Figure 7.
In Vitro Chloroplast Import, Protease Protection, and Fractionation Assay of PDV1.
35S-labeled PDV1, the integral outer envelope protein OEP14, the precursor of truncated inner envelope protein Tic110-110N (110-110N), and the precursor of the stroma-localized small subunit of ribulose-1,5-bis-phosphate carboxylase/oxygenase (SS) were synthesized in vitro. In vitro–translated proteins were incubated with isolated pea chloroplasts in the presence of 4.0 mM Mg-ATP for 30 min at room temperature. Chloroplasts were recovered by sedimentation through 40% (v/v) Percoll. p and m indicate precursor and mature proteins for 110-110N and SS, respectively.

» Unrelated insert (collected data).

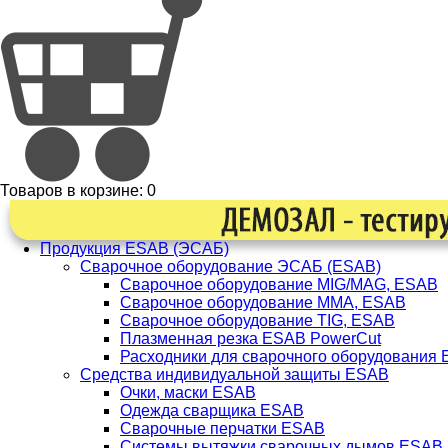
Товаров в корзине:
0
Продукция ESAB (ЭСАБ)
Сварочное оборудование ЭСАБ (ESAB)
Сварочное оборудование MIG/MAG, ESAB
Сварочное оборудование ММА, ESAB
Сварочное оборудование TIG, ESAB
Плазменная резка ESAB PowerCut
Расходники для сварочного оборудования
Средства индивидуальной защиты ESAB
Очки, маски ESAB
Одежда сварщика ESAB
Сварочные перчатки ESAB
Системы вытяжки сварочных дымов ESAB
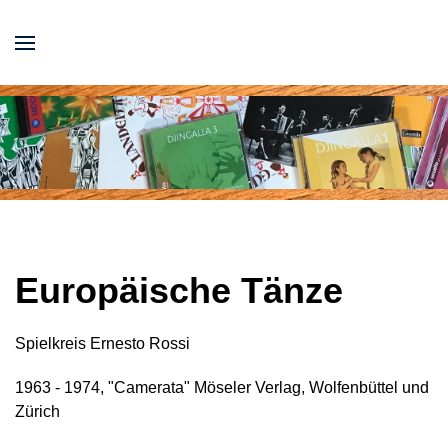
Europäische Tänze
Spielkreis Ernesto Rossi
1963 - 1974, "Camerata" Möseler Verlag, Wolfenbüttel und
Zürich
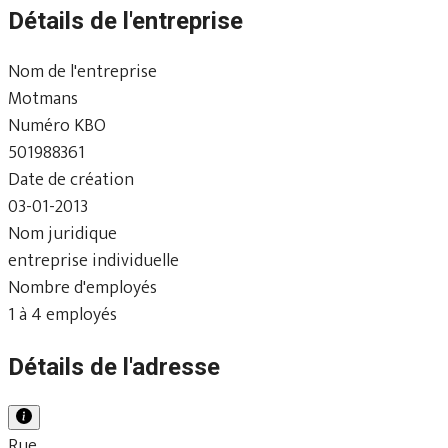
Détails de l'entreprise
Nom de l'entreprise
Motmans
Numéro KBO
501988361
Date de création
03-01-2013
Nom juridique
entreprise individuelle
Nombre d'employés
1 à 4 employés
Détails de l'adresse
Rue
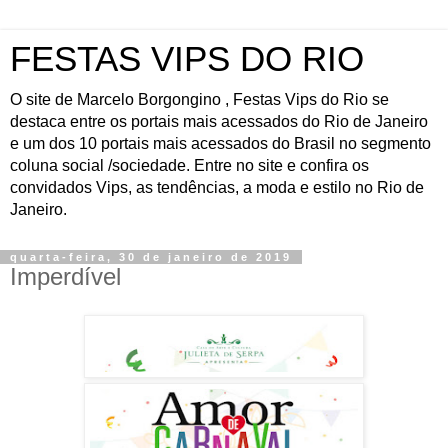
FESTAS VIPS DO RIO
O site de Marcelo Borgongino , Festas Vips do Rio se
destaca entre os portais mais acessados do Rio de Janeiro
e um dos 10 portais mais acessados do Brasil no segmento
coluna social /sociedade. Entre no site e confira os
convidados Vips, as tendências, a moda e estilo no Rio de
Janeiro.
quarta-feira, 30 de janeiro de 2019
Imperdível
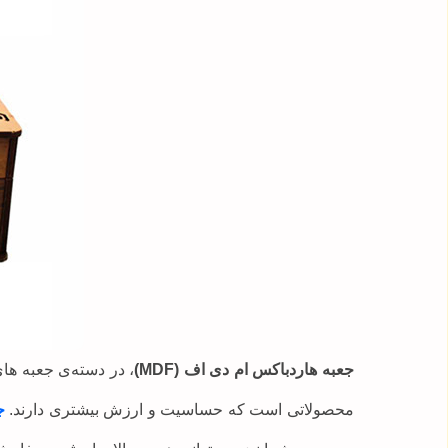
جعبه هاردباکس ام دی اف (MDF)
، در دسته‌ی جعبه ها
محصولاتی است که حساسیت و ارزش بیشتری دارند.
ج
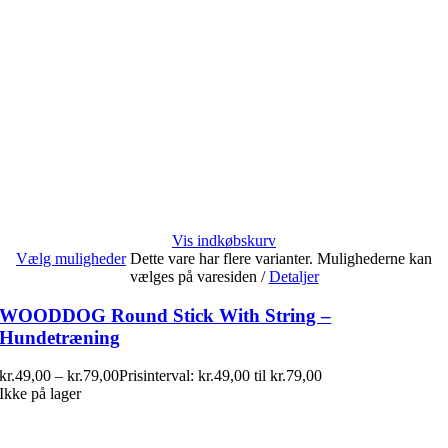
Vis indkøbskurv
Vælg muligheder
Dette vare har flere varianter. Mulighederne kan
vælges på varesiden
/
Detaljer
WOODDOG Round Stick With String –
Hundetræning
kr.
49,00
–
kr.
79,00
Prisinterval: kr.49,00 til kr.79,00
Ikke på lager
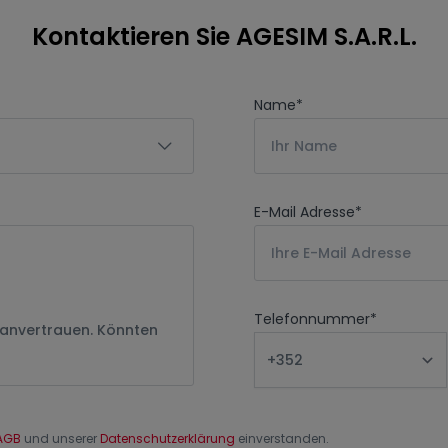
Kontaktieren Sie AGESIM S.A.R.L.
Name
*
E-Mail Adresse
*
Telefonnummer
*
AGB
und unserer
Datenschutzerklärung
einverstanden.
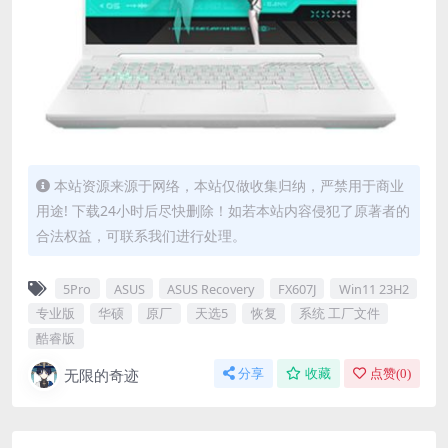
本站资源来源于网络，本站仅做收集归纳，严禁用于商业
用途! 下载24小时后尽快删除！如若本站内容侵犯了原著者的
合法权益，可联系我们进行处理。
5Pro
ASUS
ASUS Recovery
FX607J
Win11 23H2
专业版
华硕
原厂
天选5
恢复
系统 工厂文件
酷睿版
无限的奇迹
分享
收藏
点赞(
0
)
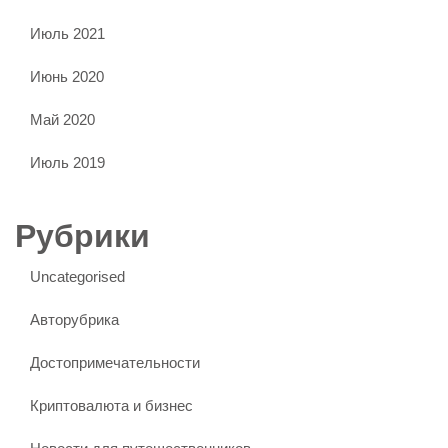
Июль 2021
Июнь 2020
Май 2020
Июль 2019
Рубрики
Uncategorised
Авторубрика
Достопримечательности
Криптовалюта и бизнес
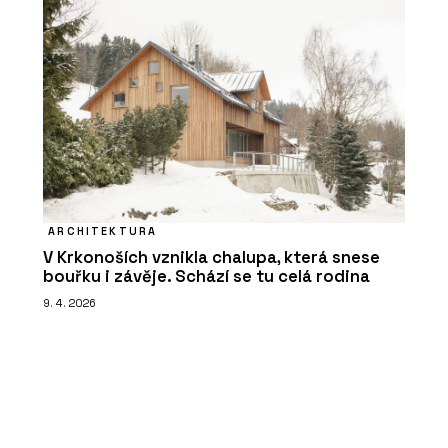
ARCHITEKTURA
V Krkonoších vznikla chalupa, která snese
bouřku i závěje. Schází se tu celá rodina
9. 4. 2026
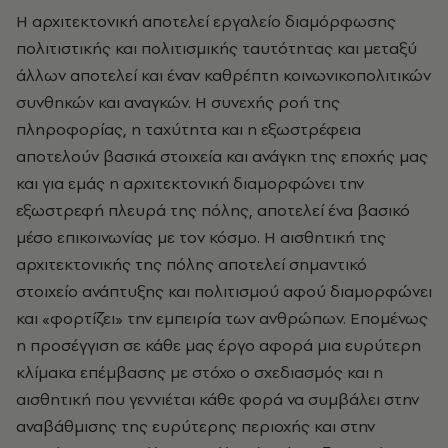
Η αρχιτεκτονική αποτελεί εργαλείο διαμόρφωσης
πολιτιστικής και πολιτισμικής ταυτότητας και μεταξύ
άλλων αποτελεί και έναν καθρέπτη κοινωνικοπολιτικών
συνθηκών και αναγκών. Η συνεχής ροή της
πληροφορίας, η ταχύτητα και η εξωστρέφεια
αποτελούν βασικά στοιχεία και ανάγκη της εποχής μας
και για εμάς η αρχιτεκτονική διαμορφώνει την
εξωστρεφή πλευρά της πόλης, αποτελεί ένα βασικό
μέσο επικοινωνίας με τον κόσμο. Η αισθητική της
αρχιτεκτονικής της πόλης αποτελεί σημαντικό
στοιχείο ανάπτυξης και πολιτισμού αφού διαμορφώνει
και «φορτίζει» την εμπειρία των ανθρώπων. Επομένως
η προσέγγιση σε κάθε μας έργο αφορά μια ευρύτερη
κλίμακα επέμβασης με στόχο ο σχεδιασμός και η
αισθητική που γεννιέται κάθε φορά να συμβάλει στην
αναβάθμισης της ευρύτερης περιοχής και στην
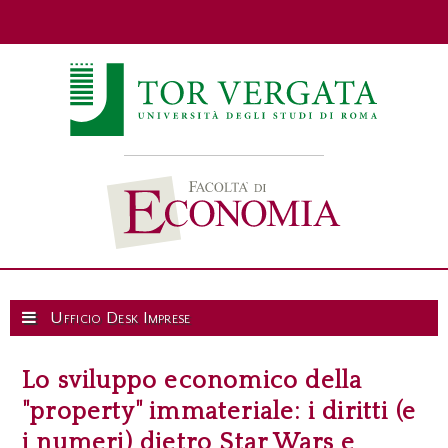
Ufficio Desk Imprese
Lo sviluppo economico della
"property" immateriale: i diritti (e
i numeri) dietro Star Wars e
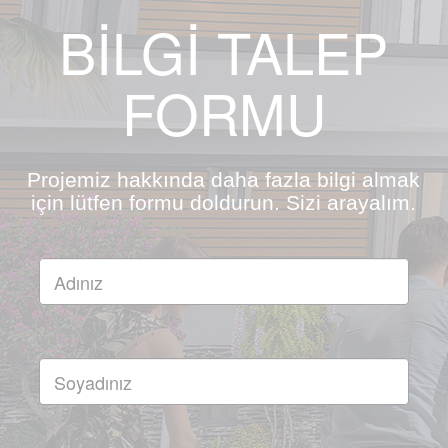
BİLGİ TALEP
FORMU
Projemiz hakkında daha fazla bilgi almak
için lütfen formu doldurun. Sizi arayalım.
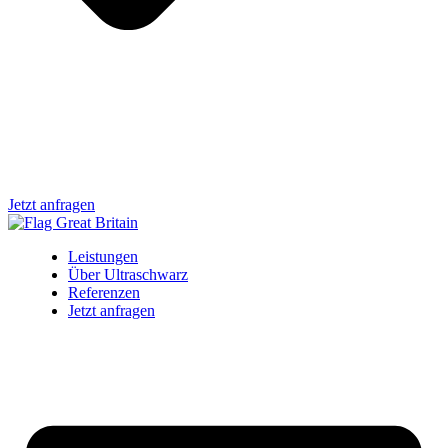
Jetzt anfragen
Leistungen
Über Ultraschwarz
Referenzen
Jetzt anfragen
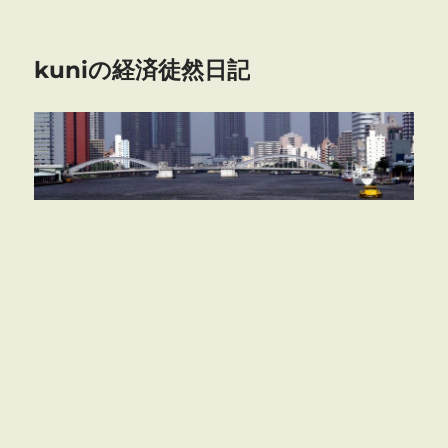
kuniの経済徒然日記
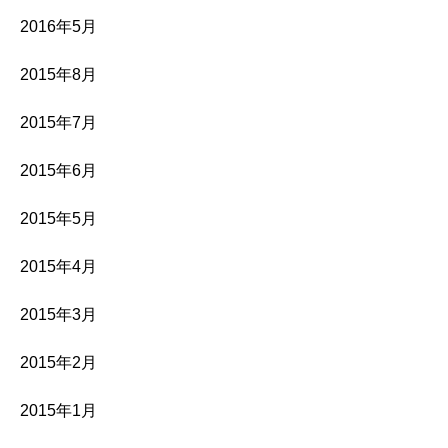
2016年5月
2015年8月
2015年7月
2015年6月
2015年5月
2015年4月
2015年3月
2015年2月
2015年1月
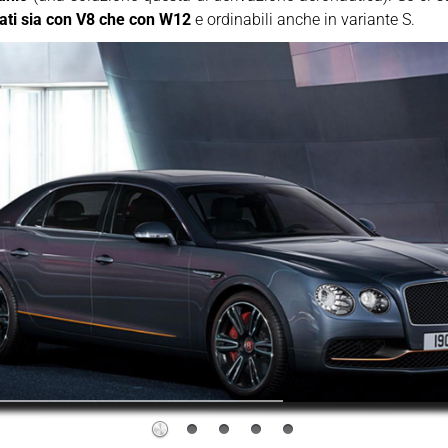
ati sia con V8 che con W12
e ordinabili anche in variante S.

(A) The recovered intact chloroplasts were incubated without (−; lanes 2 and 3) or with (+; lanes 4 and 5) thermolysin for 30 min at 4°C. Intact chloroplasts were again recovered by centrifugation through 40% (v/v) Percoll and fractionated into total membrane (P; lanes 2 and 4) and soluble (S; lanes 3 and 5) fractions. TP represents 10% of translated product added to a single import assay (lane 1).
(B) The recovered intact chloroplasts were lysed and fractionated into total membrane (P) and soluble (S) fractions (lanes 7 and 8). A portion of the membranes recovered in lane 7 for each import reaction was subsequently extracted with 0.1 M sodium carbonate, pH 11.5 (lanes 9 and 10), or with 1% Nonidet P-40 (lanes 11 and 12) for 1 h on ice. After the treatments, membranes (P) and extractable soluble proteins (S) were recovered and analyzed by SDS-PAGE and fluorography. TP represents 10% of translated product added to a single import assay (lane 6).